After the announcement that Greece would be missing its scheduled repayment, Tsipras took the stage to address the Greek Parliament on the latest deal proposed by European Commission President Jean-Claude Juncker. The deal would provide Greece with a €7.2 billion bailout, which would require Greece to undergo major economic reforms. Tsipras notably stated that the deal proposed by the European Commission was “absurd” and labeled it as “irrational, blackmailing.” The European Commission officials were surprised by the complete rejection of their proposed deal.
Soon after, on June 8, President Obama announced in a press conference that, “What [a deal] is going to require is Greece being serious about making some important reforms, not only to satisfy creditors, but more importantly, to create a platform whereby the Greek economy can start growing again.” As pressure builds for Tsipras and Greek creditors, the world waits anxiously for one of them to cave.
It appeared that Tsipras had no intention of conceding any ground when Athensproposed another deal, on June 9, insistent upon debt relief. However, creditors came back with a stone-walled response: debt relief was off the table, and furthermore, that Greece must accept major economic reforms.

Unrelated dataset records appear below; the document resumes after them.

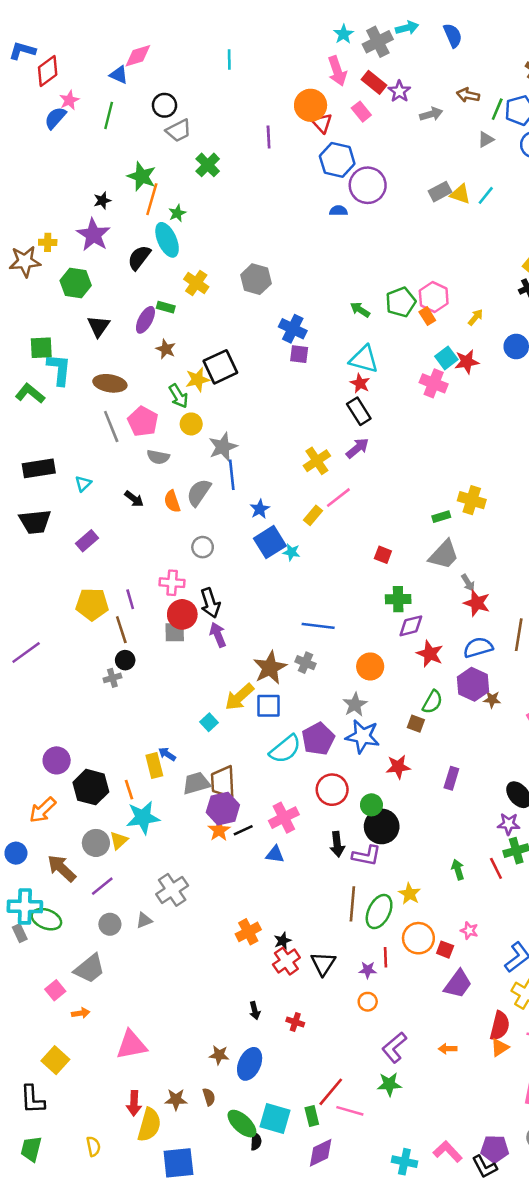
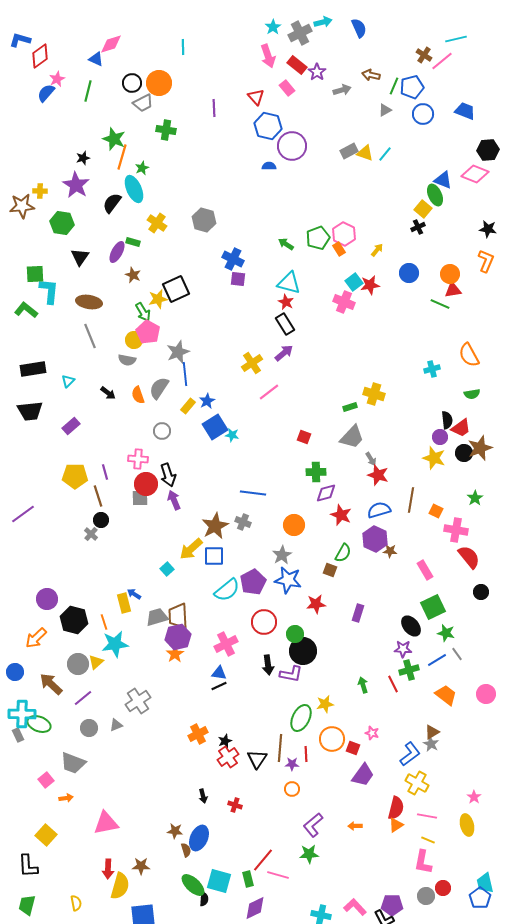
orange circle: (311, 105) -> (159, 83), moved
green cross: (208, 165) -> (166, 130), turned -36
pink pentagon: (143, 421) -> (148, 332), moved
yellow circle: (191, 424) -> (134, 340), moved
yellow rectangle: (313, 515) -> (188, 406), moved
gray cross: (112, 678) -> (91, 534), turned -32
black line: (243, 830) -> (219, 686), moved
yellow star: (410, 894) -> (325, 704), turned 30
brown line: (352, 904) -> (280, 748), moved
gray trapezoid: (90, 969) -> (73, 763), turned 60
brown semicircle: (209, 1097) -> (186, 850), moved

Tsipras seems to be testing the European Commission’s patience; the term “paperology” has been coined by the Commission to describe the Greek Prime Minister’s actions.
There has been speculation that Tsipras and Greek Finance Minister Yanis Varoufakis have been proposing trivial deals in order to buy Greece time. This in turn, has allowed the citizens of Greece to withdraw money from national banks.

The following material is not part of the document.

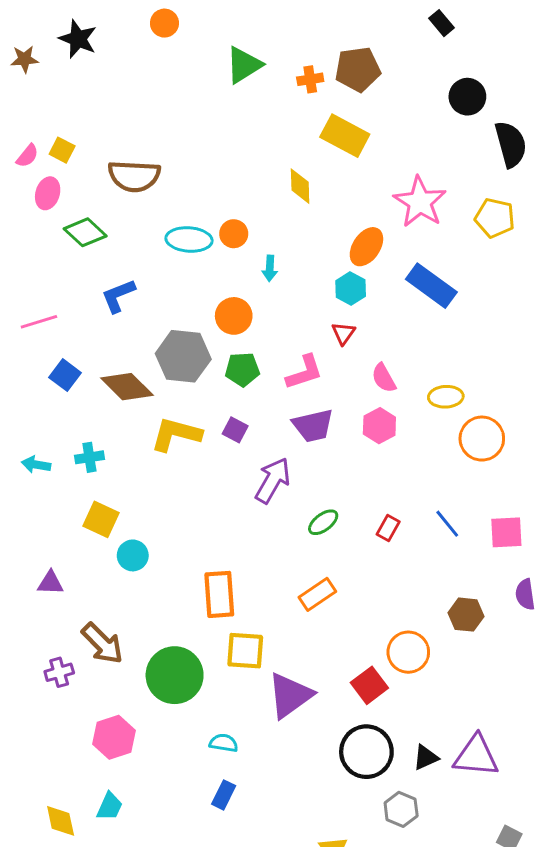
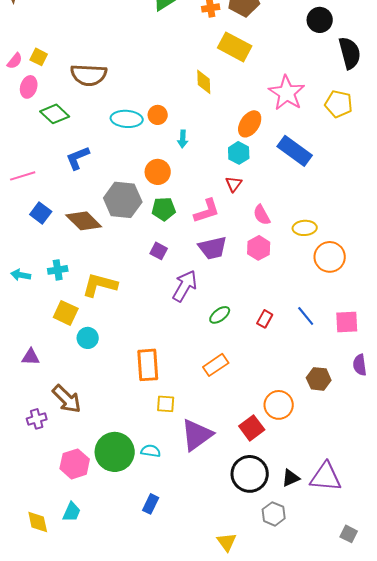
yellow L-shape: (176, 434) -> (100, 285), moved
yellow square: (245, 651) -> (166, 404), size x0.7
green circle: (175, 675) -> (115, 452), moved
cyan semicircle: (224, 743) -> (151, 451), moved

As we turn the corner into the new week, negotiations have stagnated further. Greek officials were reported to have walked out of talks with the Troika on Sunday, June 14. The meeting lasted only 45 minutes, and left both sides empty-handed. The collapse of negotiations is likewise a result of the leftist Syriza party’s aversion to economic reforms coupled with Troika and creditor insistence on new economic measures.

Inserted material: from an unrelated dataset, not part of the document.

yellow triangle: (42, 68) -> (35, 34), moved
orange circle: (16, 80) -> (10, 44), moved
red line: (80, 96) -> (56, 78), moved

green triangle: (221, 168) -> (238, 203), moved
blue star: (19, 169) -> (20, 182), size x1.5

Finally, a Eurogroup meeting will begin on Thursday, June 18 to address the state of the Eurozone and the Greek crisis as a whole. Varoufakis is scheduled to speak and promote his ideas; however, chances are slim that there will be improved negotiations or a deal to be brokered. Meanwhile, British newspapers have begun to editorialize that the time for Grexit is now, with The Telegraph arguing its caseyesterday.
At this point, it is hard to tell what Greece actually wants. We do know that German Chancellor Angela Merkel and her finance officials are hoping to keep Greece in the Eurozone. However, Tsipras and his party have yet to come out with a strong stance on whether staying in the Eurozone is a priority for them. Currently, it appears that Tsipras is looking to continue a hardline approach in order to stall negotiations in hopes of cracking Germany and the Troika.
However, if the Troika and Greece’s creditors maintain their likewise hardline stance on Greek economic reforms, Greece will likely be forced into accepting default. This will leave Germany and France collectively out of €160 billion.